→ Task instructions
The listing below should be written out word for word, with its pictures removed.
───── Supplied material
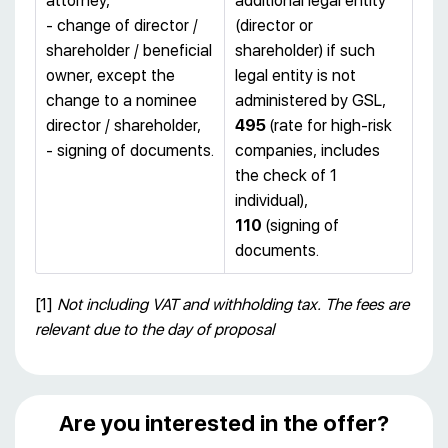
attorney,
additional legal entity
- change of director /
(director or
shareholder / beneficial
shareholder) if such
owner, except the
legal entity is not
change to a nominee
administered by GSL,
director / shareholder,
495
(rate for high-risk
- signing of documents.
companies, includes
the check of 1
individual),
110
(signing of
documents.
[1]
Not including VAT and withholding tax. The fees are
relevant due to the day of proposal
Are you interested in the offer?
──────────
→ Worked solution
attorney,
additional legal entity
- change of director /
(director or
shareholder / beneficial
shareholder) if such
owner, except the
legal entity is not
change to a nominee
administered by GSL,
director / shareholder,
495
(rate for high-risk
- signing of documents.
companies, includes
the check of 1
individual),
110
(signing of
documents.
[1]
Not including VAT and withholding tax. The fees are
relevant due to the day of proposal
Are you interested in the offer?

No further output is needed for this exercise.